Where does that leave us? Well, if we're being honest, it should leave us with a shared understanding that the system as it exists today cannot hold. We cannot be a nation whose rights and liberties are guaranteed by a governing constitution when lawmakers, presidents, bureaucratic agencies, and federal courts have redefined the Constitution's plain meaning into a whole new document. We cannot be a free people with a cherished Bill of Rights when freedom of speech, freedom of religion, freedom of assembly, freedom from unreasonable search and seizure, the right to self-defense, due process, and other supposedly secured rights are thrown out the window every time government agents declare a "health emergency" (especially now that "health" has been redefined to include everything under the sun, including "climate change" and "systemic racism"). We cannot pretend to have representative government when two private corporations posing as political parties exclude most Americans from office while promoting their own lackeys. We cannot feign to have a functioning Congress when most every member is a bought-and-paid-for stooge for some corporate special interest. We cannot profess to be wed to "democratic" principles when millions of unelected bureaucratic agents defended by an authoritarian and secretive national security Deep State run the show. We cannot make believe that we live with anything remotely like "free markets" when the value of the U.S. dollar continues to crumble, Congress spends more and more money it does not have, the private Federal Reserve bank of financial titans keeps printing currency, and the apologists for multinational behemoths claim that blue-collar towns across America must be destroyed in order to pay proper tribute to international treaties posing as bulwarks for "free trade." All these things are lies, and people of goodwill and conscience must call them out as such.

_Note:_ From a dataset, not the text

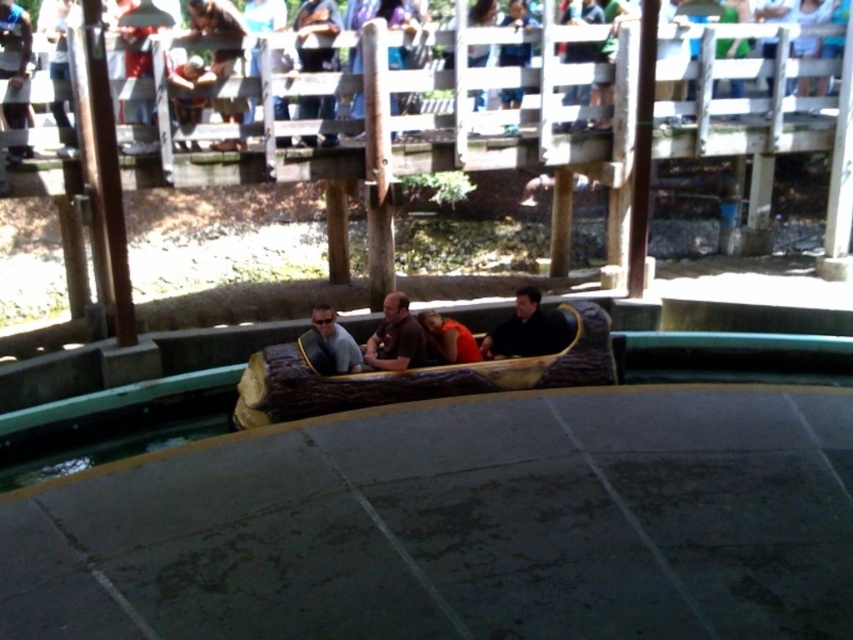 You are a guest at the amusement park and want to know where the brown leather jacket at center is located relative to the orange fabric at center in the log flume boat. Could you describe their positions?

The brown leather jacket at center is positioned on the left side of orange fabric at center. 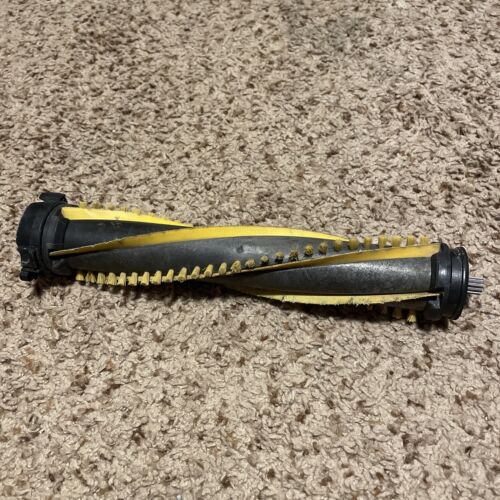 Locate an element on the screen. This screenshot has width=500, height=500. metal peg for mounting roller is located at coordinates (475, 285).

Believe it or not, that is what "the powers that be" fear the most: a self-assured population willing to see through all the poppycock and call it what it is. You didn't think our government just woke up one morning and decided to start an unprecedented mass-censorship campaign targeting "harmful" language" and "disinformation," did you? They did so because they noticed that the people have noticed that they're nothing but self-serving propagandists and liars. When people wake up in raw anger, real change is never far behind.